Stories like Albert Gagne’s are heartbreaking. They’re also all too common.
When Gagne was a young boy in Massachusetts, he was removed from his home by the state. The house was dirty, Gagne and his siblings were abused and in bad shape. They had lice, rags for clothes and had been bitten by rats. Massachusetts plucked the children from a horrible situation. And then made it worse.
Gagne, now 66 and living in Bowdoin, was thrown away, tossed into the recesses of the state’s system where he was lost until his 18th birthday. He was incorrectly labeled a “moron” and institutionalized at the Walter E. Fernald School for the feeble minded.
There, he suffered. He was fed radioactive oatmeal as part of a government experiment. He was locked in a closet. He became little more than a laboratory rat, forced to grow his own food and dissect the brains of other boys who died in the system.
Gagne and eight other people who ate the tainted oatmeal successfully sued over the experiments. They were awarded about $50,000 each.
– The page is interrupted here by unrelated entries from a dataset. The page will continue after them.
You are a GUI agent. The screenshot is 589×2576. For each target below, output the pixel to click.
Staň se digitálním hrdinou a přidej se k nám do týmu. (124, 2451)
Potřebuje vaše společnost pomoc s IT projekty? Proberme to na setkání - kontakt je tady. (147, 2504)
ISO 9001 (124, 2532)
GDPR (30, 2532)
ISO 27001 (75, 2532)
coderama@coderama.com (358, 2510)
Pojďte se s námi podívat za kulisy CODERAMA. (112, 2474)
Now, decades later, the stigma from his time in state custody still follows Gagne around. He’d like to have the term “moron” removed from his state files. He’d like an apology.
He deserves a lot more.
The government did not readily admit its actions. It wasn’t until the Clinton administration declassified Department of Energy documents that the truth became known.
We have seen this before. Black men in the United States military were infected with syphilis and then studied.
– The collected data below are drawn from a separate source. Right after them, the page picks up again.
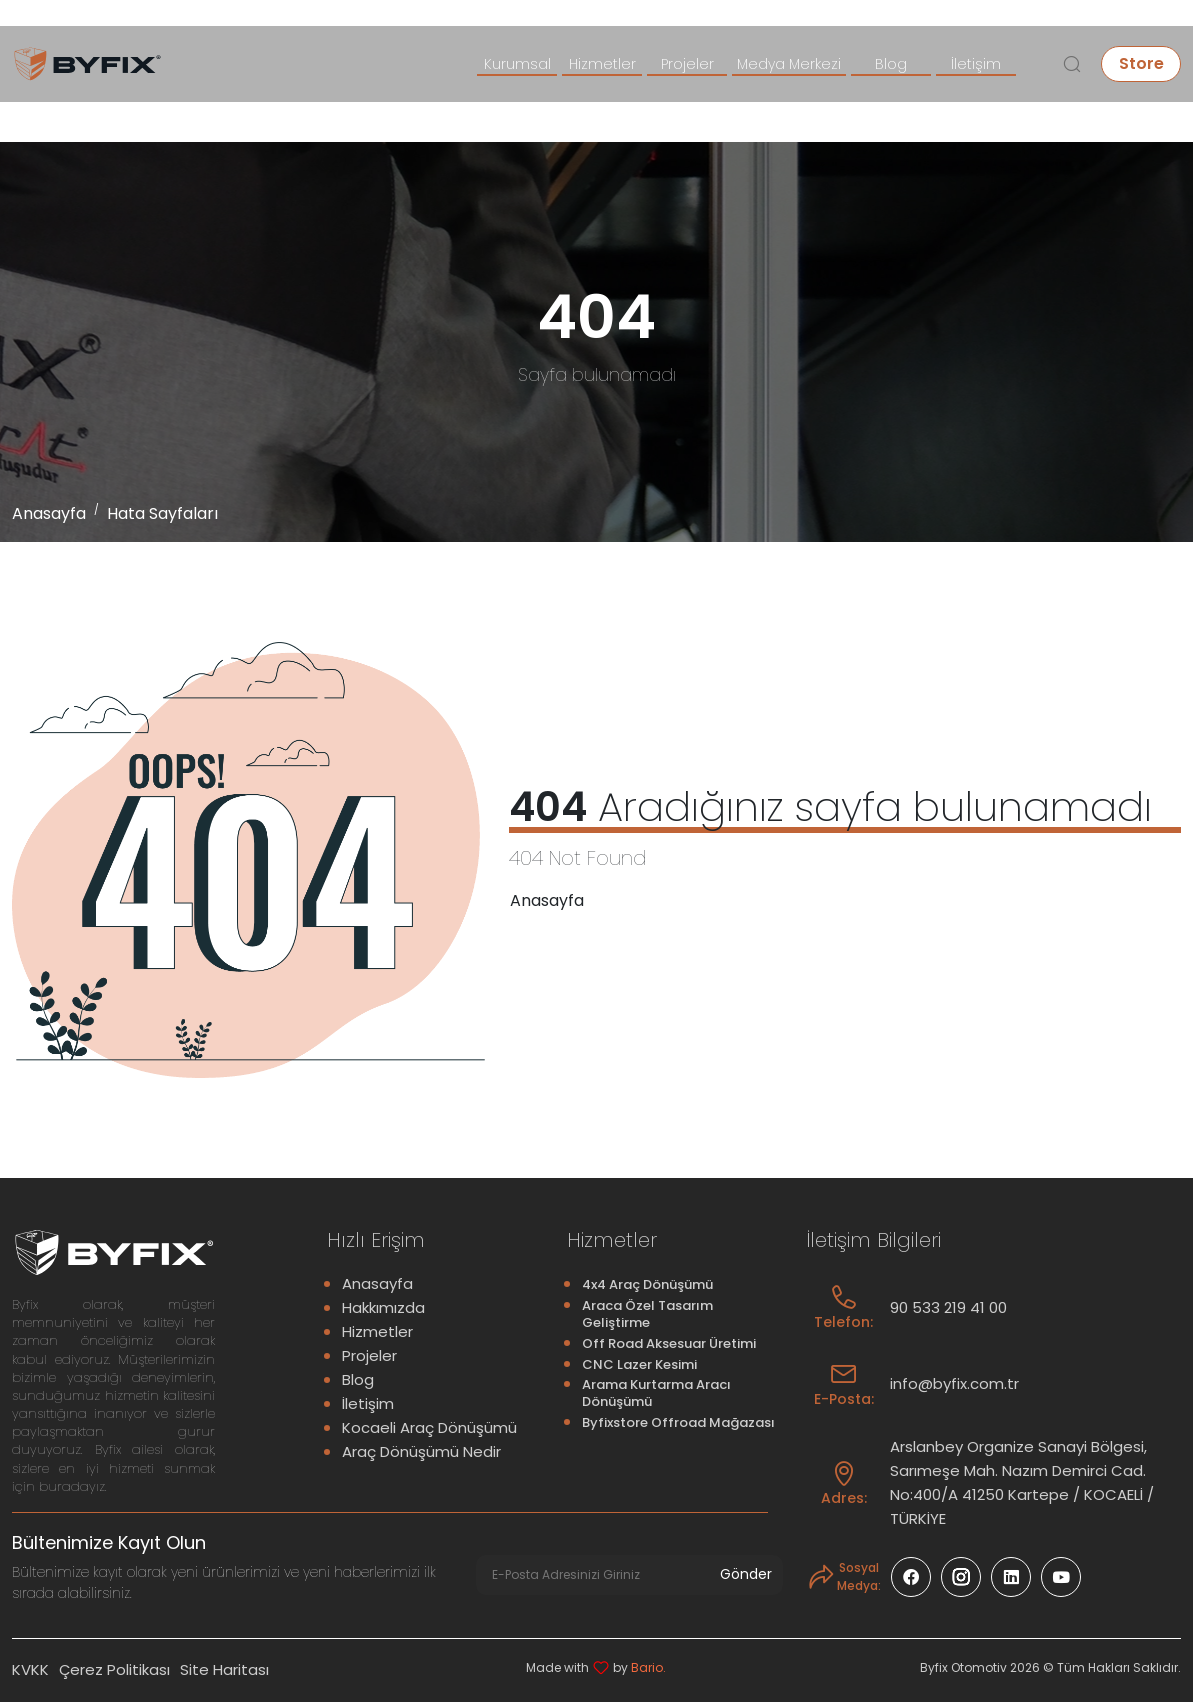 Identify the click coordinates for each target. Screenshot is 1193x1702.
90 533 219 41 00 (948, 1306)
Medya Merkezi (789, 64)
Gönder (749, 1574)
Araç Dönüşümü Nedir (421, 1451)
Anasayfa (49, 513)
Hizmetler (602, 64)
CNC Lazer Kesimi (639, 1364)
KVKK (30, 1668)
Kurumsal (517, 64)
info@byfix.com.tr (954, 1383)
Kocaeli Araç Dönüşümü (429, 1427)
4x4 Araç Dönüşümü (647, 1284)
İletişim (976, 64)
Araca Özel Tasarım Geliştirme (647, 1314)
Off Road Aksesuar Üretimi (669, 1343)
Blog (891, 64)
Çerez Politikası (114, 1668)
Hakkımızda (383, 1307)
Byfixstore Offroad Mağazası (678, 1422)
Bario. (648, 1666)
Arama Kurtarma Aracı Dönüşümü (656, 1393)
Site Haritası (224, 1668)
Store (1141, 63)
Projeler (687, 64)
Infamy has not bypassed this state. In 1908, the Maine School for the Feeble-Minded opened in New Gloucester. It became Pineland Center before closing in 1996. The haunting tales of poor treatment and horrible conditions have not diminished with the passage of time. Pineland was the warehouse for the state’s unwanted.
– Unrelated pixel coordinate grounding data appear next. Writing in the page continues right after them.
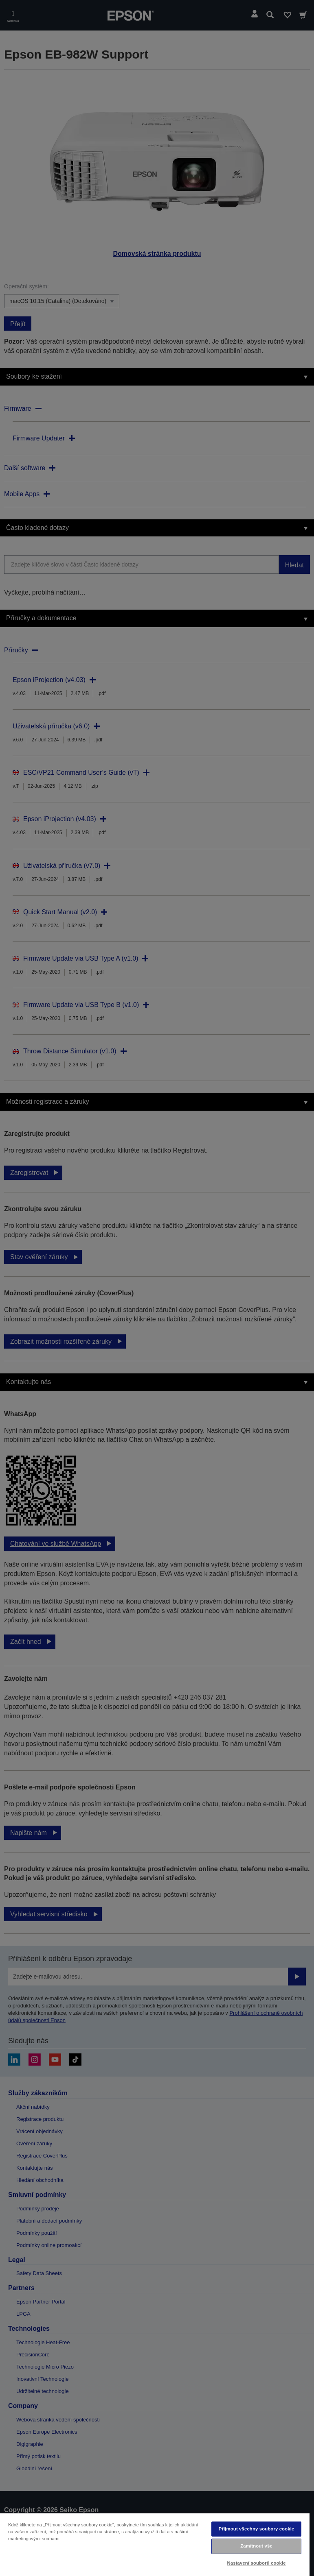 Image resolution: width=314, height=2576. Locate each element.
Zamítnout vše (256, 2545)
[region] (155, 2544)
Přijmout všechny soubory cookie (256, 2528)
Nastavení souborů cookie (256, 2563) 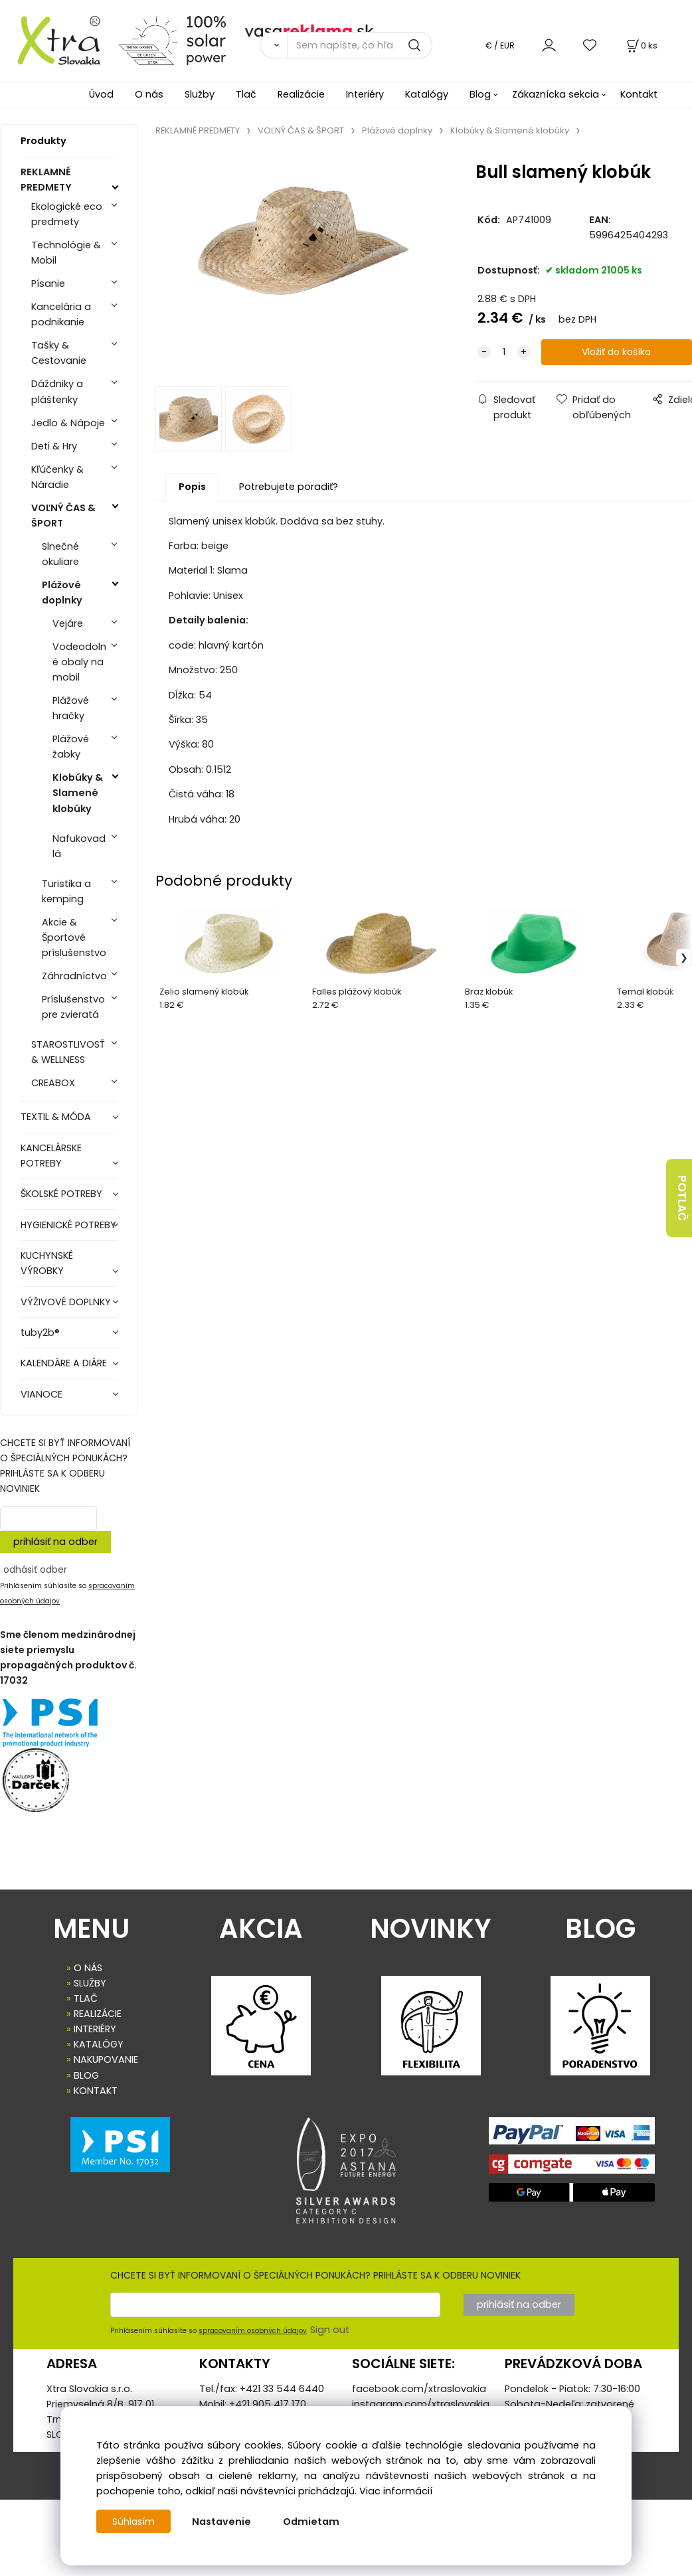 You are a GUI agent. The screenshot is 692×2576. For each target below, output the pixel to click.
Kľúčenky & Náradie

Albert Gagne was robbed of his dignity at the hands of a malevolent state. It’s time for Massachusetts to set the record straight. That’s the least that should be done.
More on roads
Here’s another reason to oppose the Bush administration’s plans to roll back protections of national forests: cost.
If President Bush has his way and is successful in opening up about 60 million acres of national forest to new road construction, taxpayers will actually subsidize the costs. Already, the U.S. Forest Service has $10 billion worth of maintenance that’s waiting for funding. Opening up more wilderness to roads will make that problem much worse.
But the costs don’t stop there. Logging companies working in national forests often pay less than market value for the timber they cut. According to Taxpayers for Common Sense, which opposes the changes in the roadless rules, 30 percent of all Forest Service timber was sold with only one bid. Using a complicated formula that allows for deep discounts, the Forest Service is under-compensated for public timber. Logging companies get a windfall.
That costs Maine. Not only does the federal government miss revenue, but the timber companies that operate in Maine on private land may face a competitive disadvantage to those working on public lands, where much of the cost is shouldered by taxpayers.